How to store wide tables in pytables / hdf5
This might not, in fact, be possible to do in a naive way. HDF5 allocates 64 kb of space for meta-data for every data set. This meta data includes the types of the columns. So while the number of columns is a soft limit, somewhere in the 2-3 thousand range you typically run out of space to store the meta data (depending on the length of the column names, etc).
Furthermore, doesn't numpy limit the number of columns to 32? How are you representing the data with numpy now? Anything that you can get into a numpy array should correspond to a pytables Array class.

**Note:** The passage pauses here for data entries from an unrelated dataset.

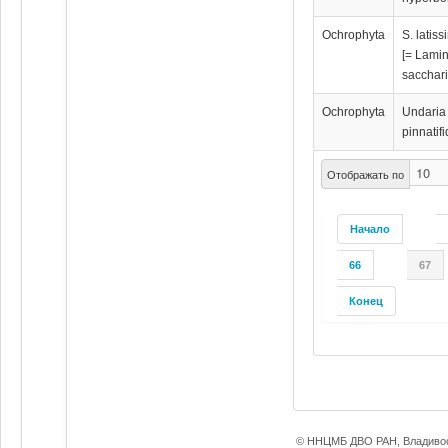
Ochrophyta
S. latis
[= Lamin
sacchari
Ochrophyta
Undaria
pinnatif
Отображать по
Начало
66
67
Конец
© ННЦМБ ДВО РАН, Владивос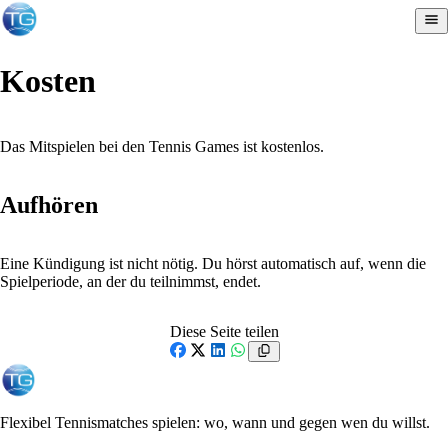
Kosten
Das Mitspielen bei den Tennis Games ist kostenlos.
Aufhören
Eine Kündigung ist nicht nötig. Du hörst automatisch auf, wenn die
Spielperiode, an der du teilnimmst, endet.
Diese Seite teilen
Facebook
X
LinkedIn
WhatsApp
Flexibel Tennismatches spielen: wo, wann und gegen wen du willst.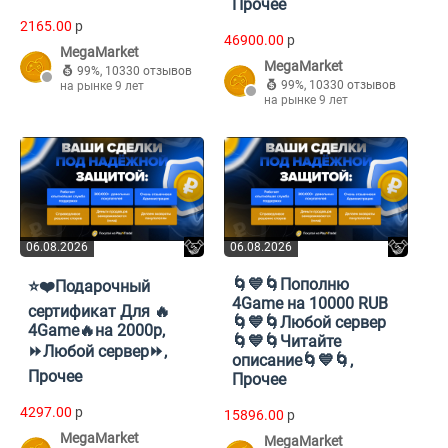
Прочее
2165.00
p
46900.00
p
MegaMarket
MegaMarket
99%
,
10330 отзывов
99%
,
10330 отзывов
на рынке 9 лет
на рынке 9 лет
06.08.2026
06.08.2026
🌀💙🌀Пополню
⭐❤️Подарочный
4Game на 10000 RUB
сертификат Для 🔥
🌀💙🌀Любой сервер
4Game🔥на 2000р,
🌀💙🌀Читайте
⏩Любой сервер⏩,
описание🌀💙🌀,
Прочее
Прочее
4297.00
p
15896.00
p
MegaMarket
MegaMarket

No pytables, but with h5py instead, this could work:
data = np.recfromcsv(args[0], delimiter=',', case_sensitive=True, deletechars='', replace_space=' ')with h5py.File(args[1], 'w') as h5file: h5file.create_dataset('table', data=data)
I borrowed the first line from this answer; not sure if that works for you. The HDF 5 table looks fine (from a quick look with hdfview); of course, I don't know if you can use it with pytables and perhaps pandas.
Perhaps you can increase the number columns without much performance degradation. See: http://www.pytables.org/docs/manual-2.2.1/apc.html
C.1.1. Recommended maximum values
MAX_COLUMNS
Maximum number of columns in Table objects before a PerformanceWarning is issued. This limit is somewhat arbitrary and can be increased.
If you want to go this route, simply find the parameters.py file in pytables directory and change the MAX_COLUMNS value.